The mRNA vaccines from Pfizer/ModHTech and Moderna deliver genetic instructions into the body cells to permit their own production of the SARS-CoV-2 spike protein. The AstraZeneca and Johnson & Johnson adenovirus vaccines deliver spike protein DNA into the cells, which in turn produce mRNA copies to guide spike protein production. The mRNA and adenovirus vaccines all end up with the spike protein presented on the surface of the body’s own cells, and an inflammatory response is needed to ultimately result with the stimulation of T-cells and antibody-producing B-cells that are specific for the spike protein.
The Novavax system generates a fixed amount of non-infectious spike protein that is produced in moth insect cells before being injected into the body. The original four vaccines programmed the body to produce the spike protein with no limits on how much may be produced or what cells could be producing them. This characteristic, unlike the other vaccines, limits the amount of spike protein exposed in the body. Novavax uses a saponin adjuvant from the soapbark tree to artificially irritate the body’s immune system at the site of injection to produce antibodies to the spike protein antigen. It also uses lipid nanoparticles that have typically about 14 spike protein complexes. Neutrophils and other monocytic cells are able to take up the spike protein lipid nanoparticles without evoking an inflammatory response against the body’s own cells. Presentation of the digested fragments of the spike protein by these immune cells can stimulate T- and B-cells in the lymph nodes as occurs with the mRNA and adenovirus. It is also a two-dose system given 21 days apart. It has been reported to have fewer adverse events. Studies are continuing and safety data is incomplete at this point, which is standard for all drugs given “interim approval.” As of April, 2022, Canada is the only country that has approved it. Novavax has now opened a vaccine manufacturing facility in Montreal.

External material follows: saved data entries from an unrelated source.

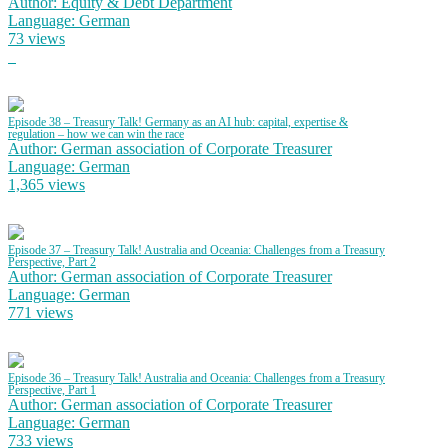
Author: Equity & Debt Department
Language: German
73 views
Episode 38 – Treasury Talk! Germany as an AI hub: capital, expertise &
regulation – how we can win the race
Author: German association of Corporate Treasurer
Language: German
1,365 views
Episode 37 – Treasury Talk! Australia and Oceania: Challenges from a Treasury
Perspective, Part 2
Author: German association of Corporate Treasurer
Language: German
771 views
Episode 36 – Treasury Talk! Australia and Oceania: Challenges from a Treasury
Perspective, Part 1
Author: German association of Corporate Treasurer
Language: German
733 views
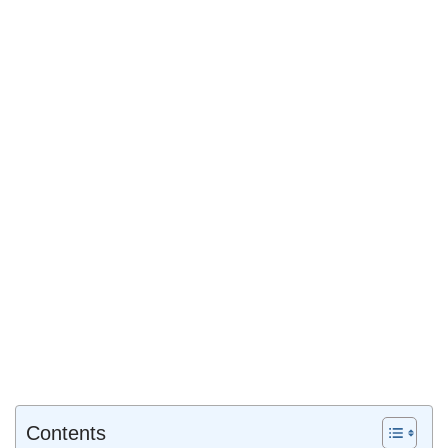
Contents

The Medicago system similarly generates the spike protein antigen so that it is in the vaccine prior to injection in the body. It does so by using a relative of the tobacco plant to generate the spike protein. The spike protein is grown in a greenhouse rather than your body. This is combined with an adjuvant produced by GlaxoSmithKline (GSK) that further stimulates the immune system to produce antibodies to the spike antigen.

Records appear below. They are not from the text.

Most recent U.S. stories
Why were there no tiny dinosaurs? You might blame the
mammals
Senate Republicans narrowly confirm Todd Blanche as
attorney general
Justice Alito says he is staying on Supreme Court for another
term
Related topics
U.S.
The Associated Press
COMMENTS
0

Both of these systems mimic traditional vaccines in that they do not require the body to produce the spike protein (the antigen). For example, traditional vaccines may use a weakened version of the virus to stimulate the immune system. By contrast, the Pfizer, Moderna, Janssen and AstraZeneca vaccines all genetically program the body’s own cells to produce the spike protein in widely variable and unpredictable amounts to stimulate antibody production. This has been a major concern for many who are vaccine hesitant and for good reason when one considers the risks of adverse events following inoculation.

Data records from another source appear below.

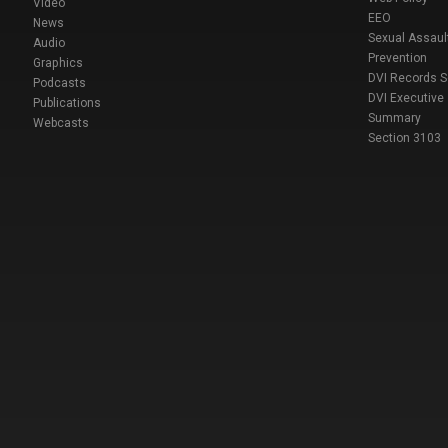
Video
EEO
News
Sexual Assaul
Audio
Prevention
Graphics
DVI Records 
Podcasts
DVI Executive
Publications
Summary
Webcasts
Section 3103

The Canadian government has invested $123 million in Novavax and $176 million in Medicago. While both have interim approval in Canada, we are the only country to offer approval for these vaccines. Here is a link to Health Canada’s website describing all six vaccines.
Future Technology
Many people have heard of the Human Genome Project to identify the genetic sequences of our DNA. Few people are actually aware of what is being done with this knowledge. Here is a very brief description of CRISPR and what it might do for us. CRISPR is an acronym for ‘Clustered Regularly Interspaced Short Palindromic Repeats’. (Aren’t you glad you asked?)
You can Google ‘CRISPR COVID-19’ for many articles. Below are links to just two examples. The first deals with diagnosis and the second addresses treatment. Here is a very short explanation of why CRISPR therapy is different. All vaccines stimulate the immune system to mount a defense against a virus. This is very efficient, because our immune systems are usually strong. It is, however, not how bacteria cope with viruses, which they have been doing for hundreds of millions of years. Bacteria do not have an immune system so, to survive, they have developed a way to identify the genetic code of the offending virus (diagnosis) and a way to use enzymes to attach to the virus and cut it up in pieces (treatment). With this understanding, you may better appreciate the two articles and the huge potential CRISPR technology has in treating infectious diseases in the future. However, the down-side of this is that the human genome will have to be modified genetically to achieve this, which has its own inherent issues. However, CRISPR technology is already being safely used to help diagnose infectious diseases.